配当金につきましては、中間、期末それぞれ1株当たり80円、年間で160円と予想しております。

2020年度 調整後営業利益増減要因予想(前年差)

調整後営業利益の増減要因についてご説明いたします。先ほどご説明いたしました2019年度の日本基準の営業利益3,260億円に対し、主にのれんの償却や、退職給付関係の費用処理の影響等により、IFRSにおきましては調整後営業利益として3,440億円を見込んでおります。

この数字は現在会計監査の途中ですので、変更になる可能性がある旨、ご了承をお願いいたします。

この3,440億円から、2020年度は、日本における冬タイヤの増、ORRタイヤの販売増に加え、売値改善の効果等もございまして、約160億円の増益を計画しております。

2020年度 セグメント別事業予想

新しいセグメント別の業績予想でございます。売上高は、米州で為替の影響等もあり、若干減収となる見込みでございます。
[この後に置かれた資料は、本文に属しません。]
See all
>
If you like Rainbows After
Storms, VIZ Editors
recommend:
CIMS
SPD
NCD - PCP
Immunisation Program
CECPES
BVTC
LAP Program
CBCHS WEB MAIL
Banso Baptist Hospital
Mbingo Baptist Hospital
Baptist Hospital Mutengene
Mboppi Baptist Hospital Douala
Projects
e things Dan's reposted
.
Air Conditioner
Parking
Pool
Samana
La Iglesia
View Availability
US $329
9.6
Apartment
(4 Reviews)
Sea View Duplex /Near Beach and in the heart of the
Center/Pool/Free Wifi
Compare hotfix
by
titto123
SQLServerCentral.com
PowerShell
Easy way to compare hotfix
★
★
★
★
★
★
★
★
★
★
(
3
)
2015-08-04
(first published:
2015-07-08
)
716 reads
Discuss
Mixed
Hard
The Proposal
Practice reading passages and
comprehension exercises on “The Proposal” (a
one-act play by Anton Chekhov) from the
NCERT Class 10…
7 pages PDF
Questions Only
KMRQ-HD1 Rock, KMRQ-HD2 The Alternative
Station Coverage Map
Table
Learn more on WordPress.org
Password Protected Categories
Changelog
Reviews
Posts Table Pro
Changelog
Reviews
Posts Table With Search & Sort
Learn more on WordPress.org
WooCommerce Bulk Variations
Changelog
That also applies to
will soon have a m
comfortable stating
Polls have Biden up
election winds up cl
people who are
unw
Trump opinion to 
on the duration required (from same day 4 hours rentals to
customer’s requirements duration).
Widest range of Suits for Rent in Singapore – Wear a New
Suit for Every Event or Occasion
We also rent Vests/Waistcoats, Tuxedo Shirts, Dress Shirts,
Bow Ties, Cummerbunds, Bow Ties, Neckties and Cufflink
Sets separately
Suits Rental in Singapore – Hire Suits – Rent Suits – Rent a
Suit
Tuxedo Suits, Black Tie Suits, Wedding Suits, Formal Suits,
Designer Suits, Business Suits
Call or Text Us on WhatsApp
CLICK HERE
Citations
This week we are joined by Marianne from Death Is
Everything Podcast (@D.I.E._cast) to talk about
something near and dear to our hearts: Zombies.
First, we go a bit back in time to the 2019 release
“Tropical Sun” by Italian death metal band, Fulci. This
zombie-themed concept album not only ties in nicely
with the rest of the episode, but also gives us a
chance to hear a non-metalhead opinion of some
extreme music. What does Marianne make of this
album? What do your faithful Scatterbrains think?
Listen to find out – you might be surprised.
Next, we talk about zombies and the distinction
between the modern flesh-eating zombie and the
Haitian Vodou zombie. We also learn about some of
調整後営業利益につきましては、日本では為替、あるいは海外の現地生産化に伴い対前年減益となる見込みですが、他の地域はいずれも増益を見込んでおります。

総括

ここまでご説明してまいりました、2019年度の業績および2020年度の業績計画の総括でございます。

引き続き、18インチの高インチタイヤの継続的な伸長に加え、適切な価格ポジションの維持、Mix改善、コスト削減施策等も着実に実行しながら、業績計画の達成を目指してまいります。

私からのご説明は以上でございます。ご清聴ありがとうございました。